[What is being asked] Would you output, exactly as written, the line with "Nuestro equipo de" and all lines after it to the end of the data below, and no others?

[Given information]
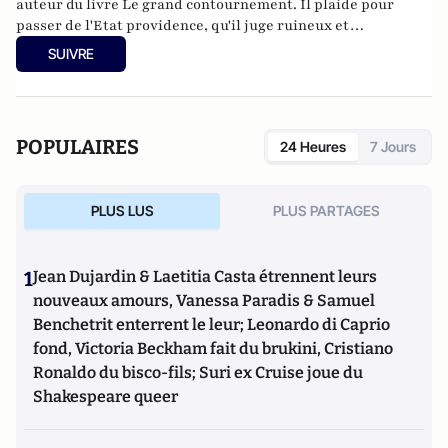
auteur du livre Le grand contournement. Il plaide pour
passer de l'Etat providence, qu'il juge ruineux et
infantilisant, à une société de confiance bâtie sur
SUIVRE
l'autonomie des citoyens et la liberté. Un projet qui pourrait
se concrétiser par un Etat moins dispendieux et recentré
sur ses missions régaliennes ; une "flat tax", et l'ouverture
des assurances sociales à la concurrence ; le recours
POPULAIRES
24 Heures
7 Jours
systématique aux référendums ; une autonomie totale des
écoles ; l'instauration d'un marché encadré du cannabis.
PLUS LUS
PLUS PARTAGES
1
Jean Dujardin & Laetitia Casta étrennent leurs
nouveaux amours, Vanessa Paradis & Samuel
Benchetrit enterrent le leur; Leonardo di Caprio
fond, Victoria Beckham fait du brukini, Cristiano
Ronaldo du bisco-fils; Suri ex Cruise joue du
Shakespeare queer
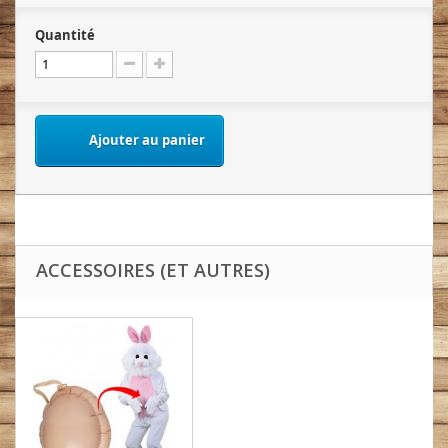
Quantité
Ajouter au panier
ACCESSOIRES (ET AUTRES)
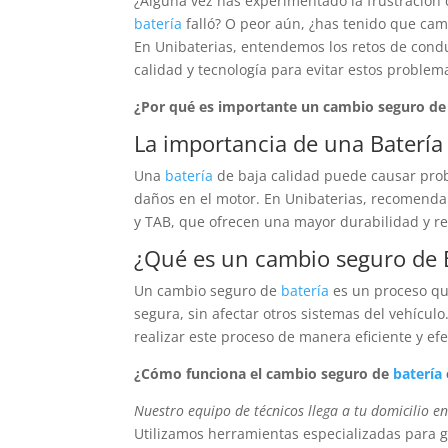
¿Alguna vez has experimentado la frustración
batería
falló? O peor aún, ¿has tenido que cam
En Unibaterias, entendemos los retos de cond
calidad y tecnología para evitar estos problem
¿Por qué es importante un cambio seguro d
La importancia de una
Batería
Una
batería
de baja calidad puede causar probl
daños en el motor. En Unibaterias, recomenda
y TAB, que ofrecen una mayor durabilidad y r
¿Qué es un cambio seguro de
Un cambio seguro de
batería
es un proceso qu
segura, sin afectar otros sistemas del vehícul
realizar este proceso de manera eficiente y efe
¿Cómo funciona el cambio seguro de
batería
Nuestro equipo de técnicos llega a tu domicilio e
Utilizamos herramientas especializadas para g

[Written solution]
Nuestro equipo de técnicos llega a tu domicilio e
Utilizamos herramientas especializadas para g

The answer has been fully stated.